<<<<

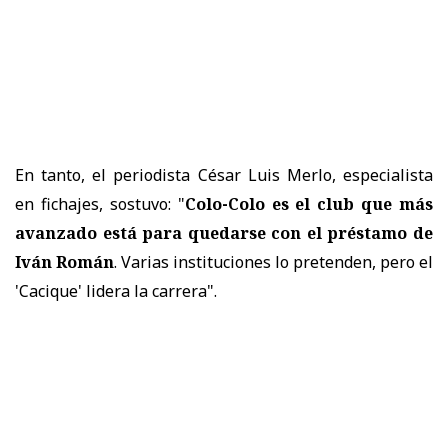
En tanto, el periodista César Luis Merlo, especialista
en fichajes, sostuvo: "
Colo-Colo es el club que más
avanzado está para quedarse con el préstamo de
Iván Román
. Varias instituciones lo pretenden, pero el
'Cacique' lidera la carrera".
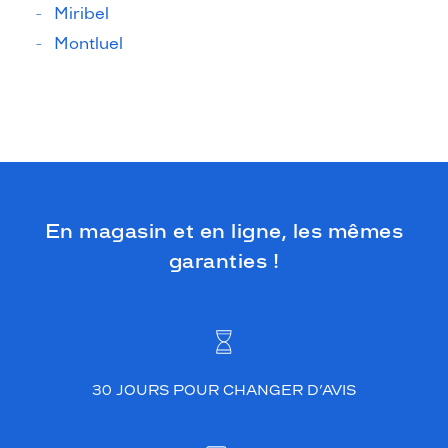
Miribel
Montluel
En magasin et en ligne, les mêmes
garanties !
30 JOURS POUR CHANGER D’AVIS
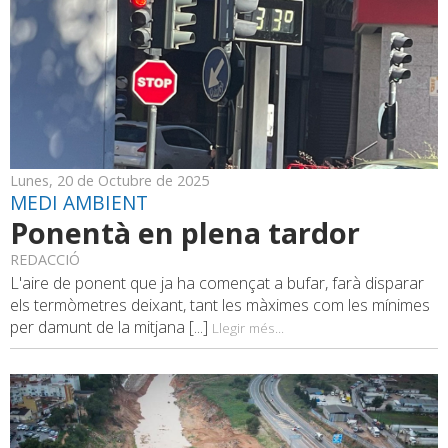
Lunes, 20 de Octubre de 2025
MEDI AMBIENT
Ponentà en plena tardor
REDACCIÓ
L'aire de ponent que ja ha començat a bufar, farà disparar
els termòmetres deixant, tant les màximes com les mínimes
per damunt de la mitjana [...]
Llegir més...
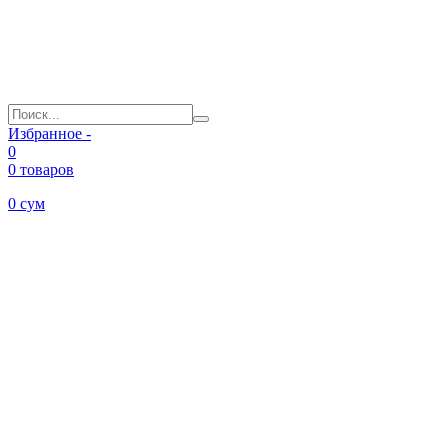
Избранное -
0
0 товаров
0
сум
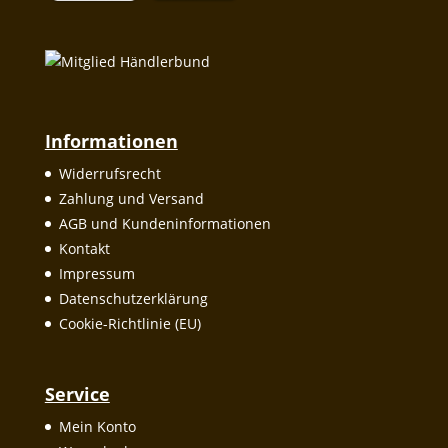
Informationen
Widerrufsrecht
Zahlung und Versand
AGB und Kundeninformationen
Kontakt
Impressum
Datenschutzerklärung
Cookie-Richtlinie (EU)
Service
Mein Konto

>>>>
<<<<

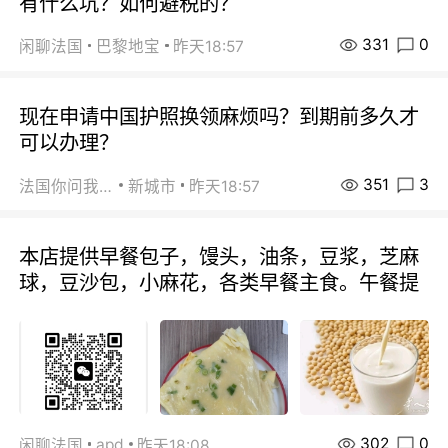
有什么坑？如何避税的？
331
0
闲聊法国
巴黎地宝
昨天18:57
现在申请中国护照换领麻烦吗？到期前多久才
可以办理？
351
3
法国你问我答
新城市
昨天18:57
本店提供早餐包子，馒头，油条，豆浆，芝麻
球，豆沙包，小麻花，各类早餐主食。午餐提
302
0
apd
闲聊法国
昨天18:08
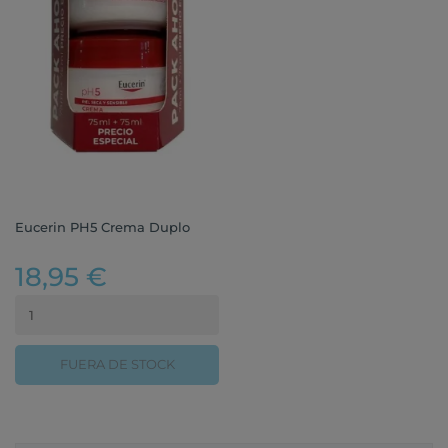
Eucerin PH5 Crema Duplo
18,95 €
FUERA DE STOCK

>>>>

*To do:* Having found the line with "本店提供早餐包子，馒头，油条，豆浆，芝麻" and the line with "FUERA DE STOCK" in the material above, write out exactly those two and every line between, leaving the pictures out.

*Answer to this exercise:*
本店提供早餐包子，馒头，油条，豆浆，芝麻
球，豆沙包，小麻花，各类早餐主食。午餐提
302
0
apd
闲聊法国
昨天18:08
Eucerin PH5 Crema Duplo
18,95 €
FUERA DE STOCK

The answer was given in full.